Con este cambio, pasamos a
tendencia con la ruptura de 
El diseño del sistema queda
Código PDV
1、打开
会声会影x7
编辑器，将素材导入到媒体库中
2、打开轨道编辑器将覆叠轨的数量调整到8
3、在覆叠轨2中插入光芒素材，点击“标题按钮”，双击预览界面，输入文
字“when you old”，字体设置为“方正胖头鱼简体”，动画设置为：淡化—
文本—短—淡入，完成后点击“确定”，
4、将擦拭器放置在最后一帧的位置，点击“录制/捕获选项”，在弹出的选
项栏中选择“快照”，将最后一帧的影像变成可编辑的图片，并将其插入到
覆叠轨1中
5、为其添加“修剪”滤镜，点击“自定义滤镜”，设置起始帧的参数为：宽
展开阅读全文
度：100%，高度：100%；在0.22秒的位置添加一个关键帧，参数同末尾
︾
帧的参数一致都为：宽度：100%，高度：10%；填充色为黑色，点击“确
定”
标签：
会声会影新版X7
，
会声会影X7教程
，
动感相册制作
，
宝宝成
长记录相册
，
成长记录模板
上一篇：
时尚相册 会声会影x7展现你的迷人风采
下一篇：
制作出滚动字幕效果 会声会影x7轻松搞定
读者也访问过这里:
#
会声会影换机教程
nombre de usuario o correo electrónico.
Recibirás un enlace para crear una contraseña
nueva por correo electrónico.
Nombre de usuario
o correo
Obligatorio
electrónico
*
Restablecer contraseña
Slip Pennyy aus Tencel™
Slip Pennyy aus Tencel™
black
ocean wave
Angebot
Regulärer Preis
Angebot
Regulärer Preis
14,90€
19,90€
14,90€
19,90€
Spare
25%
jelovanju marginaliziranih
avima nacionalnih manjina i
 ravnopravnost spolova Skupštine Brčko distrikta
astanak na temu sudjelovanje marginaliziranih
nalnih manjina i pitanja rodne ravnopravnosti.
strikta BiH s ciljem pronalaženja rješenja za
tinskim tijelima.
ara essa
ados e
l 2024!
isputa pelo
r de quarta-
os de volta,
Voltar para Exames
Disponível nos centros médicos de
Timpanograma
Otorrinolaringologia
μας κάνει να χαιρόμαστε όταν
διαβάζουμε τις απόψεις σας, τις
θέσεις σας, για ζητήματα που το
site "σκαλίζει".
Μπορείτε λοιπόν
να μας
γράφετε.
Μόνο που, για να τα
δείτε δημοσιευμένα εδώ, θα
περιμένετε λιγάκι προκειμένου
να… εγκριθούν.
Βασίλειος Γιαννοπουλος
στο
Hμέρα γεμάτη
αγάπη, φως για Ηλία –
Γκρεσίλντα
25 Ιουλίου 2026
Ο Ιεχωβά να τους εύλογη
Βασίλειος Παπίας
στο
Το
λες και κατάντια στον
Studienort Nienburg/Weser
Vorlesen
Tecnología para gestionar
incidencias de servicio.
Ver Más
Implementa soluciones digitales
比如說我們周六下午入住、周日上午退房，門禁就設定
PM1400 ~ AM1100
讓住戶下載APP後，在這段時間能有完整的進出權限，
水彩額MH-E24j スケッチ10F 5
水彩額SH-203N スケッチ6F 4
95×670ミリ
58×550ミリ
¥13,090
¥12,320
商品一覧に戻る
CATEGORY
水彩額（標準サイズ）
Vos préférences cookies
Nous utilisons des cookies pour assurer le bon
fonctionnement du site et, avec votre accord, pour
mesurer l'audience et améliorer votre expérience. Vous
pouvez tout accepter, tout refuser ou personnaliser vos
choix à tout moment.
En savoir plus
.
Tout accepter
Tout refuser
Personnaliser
____________
**What to work on**
Give the exact lines, and only those, from the line containing "Recibirás un enlace para crear una contraseña" through the line containing "μας κάνει να χαιρόμαστε όταν" in the entries above.

**Result**
Recibirás un enlace para crear una contraseña
nueva por correo electrónico.
Nombre de usuario
o correo
Obligatorio
electrónico
*
Restablecer contraseña
Slip Pennyy aus Tencel™
Slip Pennyy aus Tencel™
black
ocean wave
Angebot
Regulärer Preis
Angebot
Regulärer Preis
14,90€
19,90€
14,90€
19,90€
Spare
25%
jelovanju marginaliziranih
avima nacionalnih manjina i
 ravnopravnost spolova Skupštine Brčko distrikta
astanak na temu sudjelovanje marginaliziranih
nalnih manjina i pitanja rodne ravnopravnosti.
strikta BiH s ciljem pronalaženja rješenja za
tinskim tijelima.
ara essa
ados e
l 2024!
isputa pelo
r de quarta-
os de volta,
Voltar para Exames
Disponível nos centros médicos de
Timpanograma
Otorrinolaringologia
μας κάνει να χαιρόμαστε όταν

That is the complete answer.